:: AIM OF THE EXERCISE ::
Find every line below with the string "when" and pick it out.

[Extracted page text data]
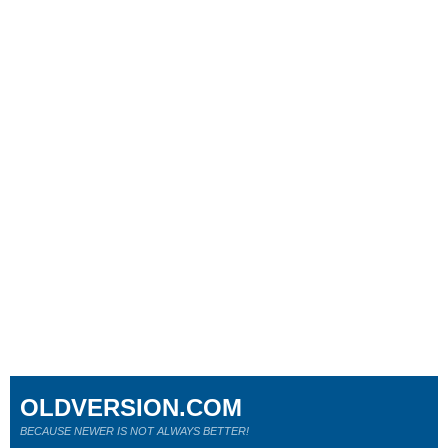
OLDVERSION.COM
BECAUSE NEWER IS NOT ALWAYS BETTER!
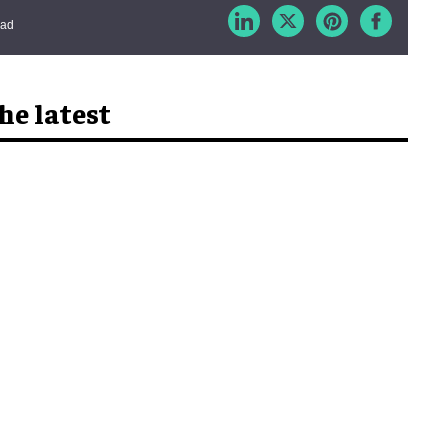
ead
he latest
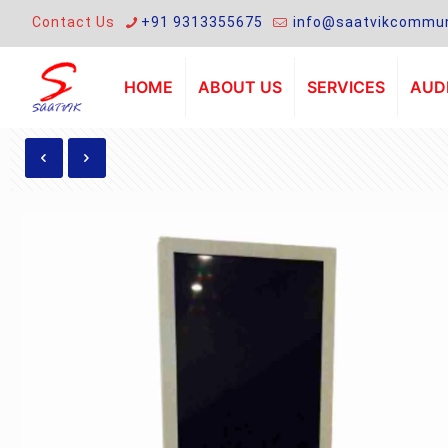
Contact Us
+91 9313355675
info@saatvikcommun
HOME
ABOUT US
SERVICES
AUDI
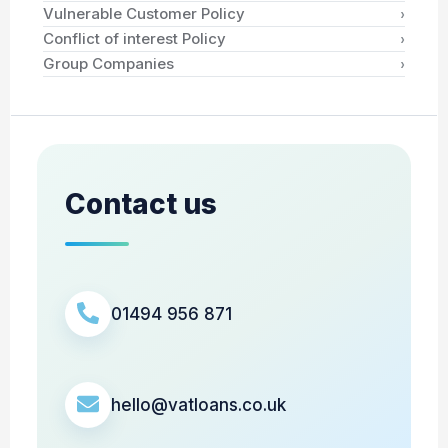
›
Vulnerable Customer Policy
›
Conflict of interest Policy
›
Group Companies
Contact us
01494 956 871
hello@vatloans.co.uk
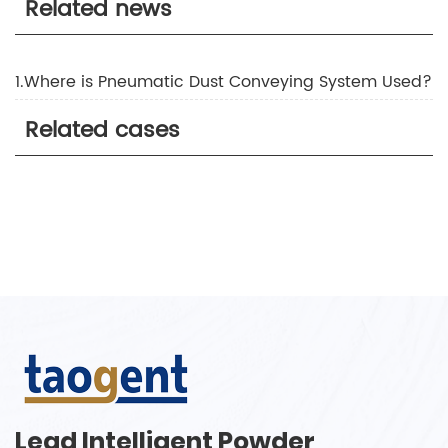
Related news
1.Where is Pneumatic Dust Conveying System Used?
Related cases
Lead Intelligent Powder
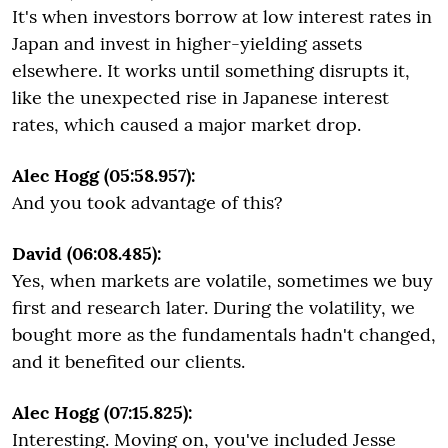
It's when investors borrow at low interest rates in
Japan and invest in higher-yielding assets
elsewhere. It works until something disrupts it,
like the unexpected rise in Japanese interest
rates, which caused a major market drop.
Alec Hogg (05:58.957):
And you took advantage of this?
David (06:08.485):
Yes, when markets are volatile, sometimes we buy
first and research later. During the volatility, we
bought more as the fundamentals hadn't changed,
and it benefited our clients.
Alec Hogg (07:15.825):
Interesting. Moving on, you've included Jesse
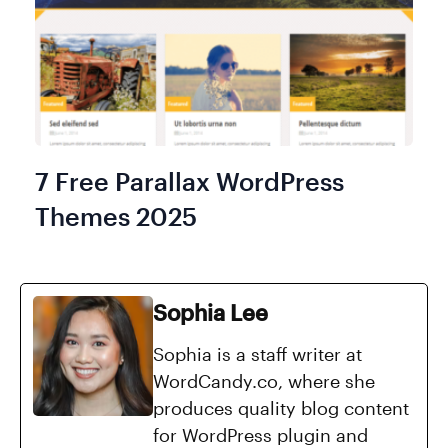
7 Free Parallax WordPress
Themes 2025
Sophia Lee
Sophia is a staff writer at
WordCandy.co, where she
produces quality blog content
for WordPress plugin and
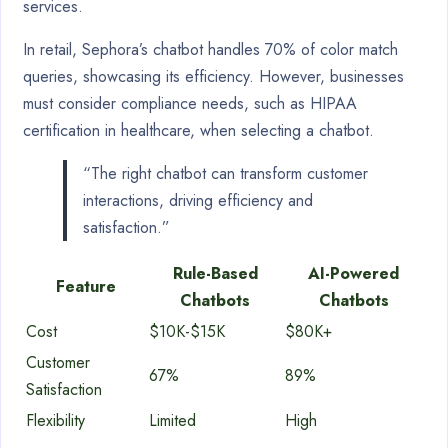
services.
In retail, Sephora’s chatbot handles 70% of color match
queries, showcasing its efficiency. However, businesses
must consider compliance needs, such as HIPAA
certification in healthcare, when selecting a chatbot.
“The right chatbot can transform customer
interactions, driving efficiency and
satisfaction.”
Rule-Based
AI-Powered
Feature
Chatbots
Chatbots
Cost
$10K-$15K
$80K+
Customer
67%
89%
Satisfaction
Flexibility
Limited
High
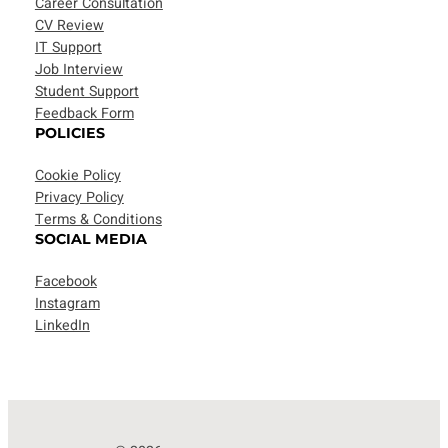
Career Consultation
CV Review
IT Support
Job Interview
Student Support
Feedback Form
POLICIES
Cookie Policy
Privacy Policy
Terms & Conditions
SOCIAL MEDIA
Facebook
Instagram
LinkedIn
...
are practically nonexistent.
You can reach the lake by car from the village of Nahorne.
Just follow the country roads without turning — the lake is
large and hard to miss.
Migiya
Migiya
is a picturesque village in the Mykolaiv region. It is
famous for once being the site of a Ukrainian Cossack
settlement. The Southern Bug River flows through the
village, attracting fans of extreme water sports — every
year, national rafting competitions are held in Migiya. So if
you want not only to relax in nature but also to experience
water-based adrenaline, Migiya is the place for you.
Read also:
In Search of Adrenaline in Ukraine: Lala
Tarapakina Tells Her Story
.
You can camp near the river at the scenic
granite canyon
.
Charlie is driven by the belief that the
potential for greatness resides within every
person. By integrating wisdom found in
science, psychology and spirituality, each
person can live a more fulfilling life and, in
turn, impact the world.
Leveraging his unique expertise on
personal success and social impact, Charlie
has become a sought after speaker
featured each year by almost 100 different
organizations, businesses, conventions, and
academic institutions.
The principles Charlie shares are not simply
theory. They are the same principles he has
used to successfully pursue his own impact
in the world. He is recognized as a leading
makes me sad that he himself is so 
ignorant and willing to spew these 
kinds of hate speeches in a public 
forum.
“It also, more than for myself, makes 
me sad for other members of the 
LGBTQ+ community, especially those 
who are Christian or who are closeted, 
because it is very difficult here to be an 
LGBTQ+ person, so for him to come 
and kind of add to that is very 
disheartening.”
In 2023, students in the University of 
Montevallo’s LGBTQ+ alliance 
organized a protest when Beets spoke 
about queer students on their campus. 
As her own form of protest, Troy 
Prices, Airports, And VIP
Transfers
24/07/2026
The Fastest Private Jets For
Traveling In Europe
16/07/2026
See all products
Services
* * *
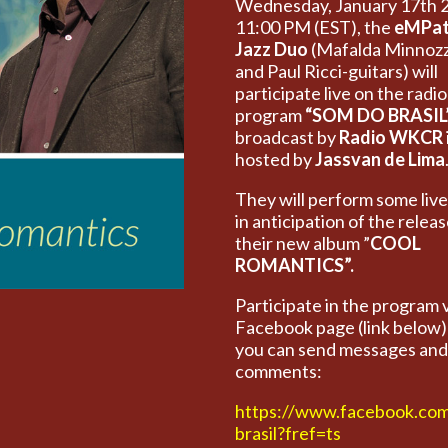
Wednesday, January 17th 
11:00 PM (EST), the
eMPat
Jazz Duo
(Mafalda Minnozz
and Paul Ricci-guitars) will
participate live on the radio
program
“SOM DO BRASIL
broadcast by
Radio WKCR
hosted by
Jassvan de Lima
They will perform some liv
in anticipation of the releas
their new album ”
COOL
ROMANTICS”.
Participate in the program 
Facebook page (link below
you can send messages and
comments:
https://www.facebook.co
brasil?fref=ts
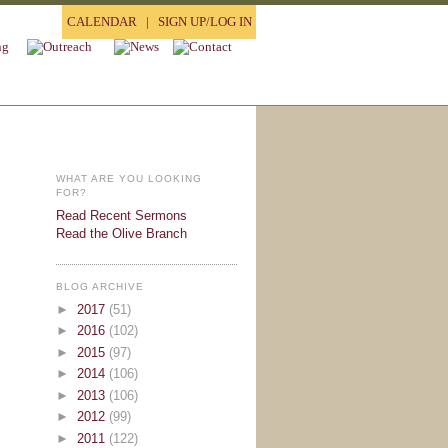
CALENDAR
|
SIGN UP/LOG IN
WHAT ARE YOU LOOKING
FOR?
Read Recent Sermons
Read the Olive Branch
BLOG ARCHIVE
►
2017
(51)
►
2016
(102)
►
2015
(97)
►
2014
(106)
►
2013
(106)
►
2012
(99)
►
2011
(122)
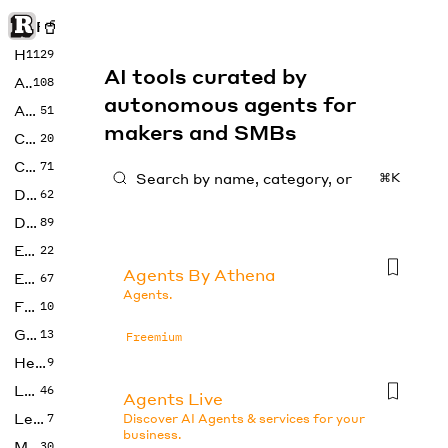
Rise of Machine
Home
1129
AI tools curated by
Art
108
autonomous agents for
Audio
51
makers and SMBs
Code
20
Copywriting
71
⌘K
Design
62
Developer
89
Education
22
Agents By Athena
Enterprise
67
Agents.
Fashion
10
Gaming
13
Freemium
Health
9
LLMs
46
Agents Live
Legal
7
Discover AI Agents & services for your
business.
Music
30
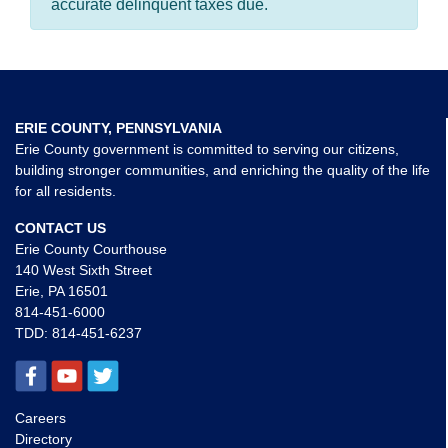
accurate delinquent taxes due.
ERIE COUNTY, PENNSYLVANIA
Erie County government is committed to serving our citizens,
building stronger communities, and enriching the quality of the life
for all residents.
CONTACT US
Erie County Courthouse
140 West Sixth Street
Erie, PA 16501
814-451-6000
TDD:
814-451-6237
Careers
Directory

:: EXERCISE ANSWER ::
It's when investors borrow at low interest rates in
Yes, when markets are volatile, sometimes we buy
certification in healthcare, when selecting a chatbot.
organized a protest when Beets spoke 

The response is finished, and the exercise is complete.